As data volume grows, so do the risks for your data platform: from stale pipelines to hidden errors and runaway costs. Without observability integrated into your data engineering solution, you are flying blind and risking impacting not just the health and freshness of your data pipelines, but also missing serious issues in your downstream data, analytics, and AI workloads. With Lakeflow, Databricks’ unified and intelligent data engineering solution, you can easily tackle this challenge with built-in observability solutions in an intuitive interface directly within your ETL platform, on top of your Data Intelligence.
In this blog, we will introduce Lakeflow’s observability capabilities and show how to build reliable, fresh, and healthy data pipelines.
Observability for data engineering is the ability to discover, monitor, and troubleshoot systems to ensure the ETL operates correctly and effectively. It is the key to maintaining healthy and reliable data pipelines, surfacing insights, and delivering trustworthy downstream analytics.
As organizations manage an increasingly growing number of business-critical pipelines, monitoring and ensuring the reliability of a data platform has become vital for a business. To tackle this challenge, more data engineers are recognizing and seeking the benefits of observability. According to Gartner, 65% of data and analytics leaders expect data observability to become a core part of their data strategy within two years. Data engineers who want to stay current and find ways to improve productivity, while driving stable data at scale, should implement observability practices in their data engineering platform.
Establishing the right observability for your organization involves bringing the following key capabilities:
Read on to see how Lakeflow supports all of these in a single experience.
Effective observability begins with complete visibility. Lakeflow comes with a variety of out-of-the-box visualizations and unified views to help you stay on top of your data pipelines and make sure your entire ETL process is running smoothly.
The Jobs and Pipelines page centralizes access to all your jobs, pipelines, and their run history across the workspace. This unified overview of your runs simplifies the discovery and management of your data pipelines and makes it easier to visualize executions and track trends for more proactive monitoring.
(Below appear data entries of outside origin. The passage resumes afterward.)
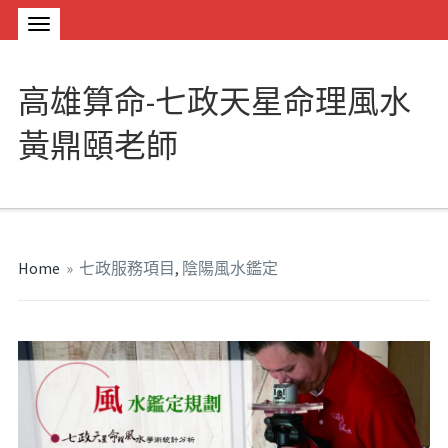
高雄算命-七政天星命理風水
黃鼎頤老師
Home
»
七政服務項目
,
陰陽風水鑑定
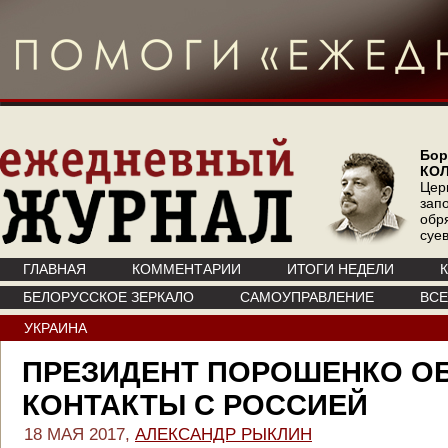
Бор
КО
Цер
зап
обр
суе
ГЛАВНАЯ
КОММЕНТАРИИ
ИТОГИ НЕДЕЛИ
БЕЛОРУССКОЕ ЗЕРКАЛО
САМОУПРАВЛЕНИЕ
ВС
УКРАИНА
ПРЕЗИДЕНТ ПОРОШЕНКО О
КОНТАКТЫ С РОССИЕЙ
18 МАЯ 2017,
АЛЕКСАНДР РЫКЛИН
Looking for more information about your Jobs? Just click on any job to go to a dedicated page that features a Matrix View and highlights key details like status, duration, trends, warnings, and more. You can:
Lakeflow also offers a dedicated Pipeline Run page where you can easily monitor the status, metrics, and track progress of your pipeline execution across tables.
In addition to these unified views, Lakeflow provides historical observability for your workloads to get insights into your usage and trends. Using System Tables, Databricks-managed tables that track and consolidate every job and pipeline created across all workspaces in a region, you can build detailed dashboards and reports to visualize your jobs and pipelines’ data at scale. With the recently updated interactive dashboard template for Lakeflow System Tables, it’s much easier and faster to:
System Tables for Jobs and Pipelines are currently in Public Preview.
Visibility extends beyond just the task or job level. Lakeflow’s integration with Unity Catalog, Databricks’ unified governance solution, helps complete the picture with a visual of your entire data lineage. This makes it easier to trace data flow and dependencies and get the full context and impact of your pipelines and jobs in one single place.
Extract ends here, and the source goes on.